Egyptian President Abdel Fattah Al-Sisi spoke to French President Francois Hollande on Friday evening to condemn the attacks that have recently rocked France and to express the Egyptian people’s “sincere condolences”.
Presidential spokesperson Alaa Youssef said that Al-Sisi denounced terrorism in all its manifestations, and maintained that “the traditions of Islam condemn such brutal acts against innocent civilians”.
On Wednesday, armed gunmen stormed into the Paris offices of satirical magazine Charlie Hebdo, killing 12 including the editor-in-chief and two policemen.
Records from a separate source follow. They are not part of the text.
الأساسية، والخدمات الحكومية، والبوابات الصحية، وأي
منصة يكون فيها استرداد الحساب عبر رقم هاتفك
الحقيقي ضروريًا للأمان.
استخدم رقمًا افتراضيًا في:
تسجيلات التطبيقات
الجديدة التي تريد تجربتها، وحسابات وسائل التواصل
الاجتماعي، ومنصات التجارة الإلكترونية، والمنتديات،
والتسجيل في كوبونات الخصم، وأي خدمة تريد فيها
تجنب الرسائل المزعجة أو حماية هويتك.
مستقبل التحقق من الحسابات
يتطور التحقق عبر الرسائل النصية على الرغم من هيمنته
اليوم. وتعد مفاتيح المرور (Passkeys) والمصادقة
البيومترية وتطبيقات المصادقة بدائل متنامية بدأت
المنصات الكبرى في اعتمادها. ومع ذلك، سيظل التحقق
In the following days, the suspects’ chase brought about more terrorist violence around Paris, including the taking of hostages in a kosher supermarket by another militant. The militant had demanded the release of the besieged Hebdo suspects, killing four hostages in the process.
According to Youssef, Al-Sisi spoke of the need to bring about peace and stability in the Middle East, and reach a “just and comprehensive settlement to the Palestinian issue” to tackle global terrorism. Al-Sisi also talked of the need to “improve the quality of education, the dissemination of the culture of tolerance and peaceful coexistence”.
Despite Al-Sisi’s message to President Hollande, some Egyptian media was critical of Charlie Hebdo’s role in the events. State-owned newspaper Al-Ahram covered the events under the headline “Charlie Hebdo, a French satirical magazine: free criticism, or provocation and blind hatred?” and continued to go through the magazine’s history inciting publications. Many Egyptians took to Twitter to also criticise Hebdo’s content using the hashtags “Je ne suis pas Charlie” (I am not Charlie).
Meanwhile, the US Department of State issued a ‘Worldwide Caution’ to its citizens travelling and residing throughout the world. US citizens were encouraged to practice high vigilance and take appropriate security measures in light of an increased threat of terrorist actions.
The statement focuses on the threat from militant Islamist groups, mentioning various groups across Africa, the Middle-East, and Asia. It also mentions a recent call from militant group “Islamic State” for retributive attacks against US citizens for the coalition airstrikes campaign targeting the militant group.
“The Department of State remains concerned about the continued threat of terrorist attacks, demonstrations, and other violent actions against U.S. citizens and interests overseas,” the statement reads.
“Extremists may elect to use conventional or non-conventional weapons, and target both official and private interests. Examples of such targets include high-profile sporting events, residential areas, business offices, hotels, clubs, restaurants, places of worship, schools, public areas, shopping malls, and other tourist destinations.”
The French attackers linked themselves to Yemeni-based militants Al-Qaeda in the Arabian Peninsula, a group mentioned in the US statement as being “particularly effective with kidnapping [Western citizens] for ransom and are using ransom money to fund the range of their activities.”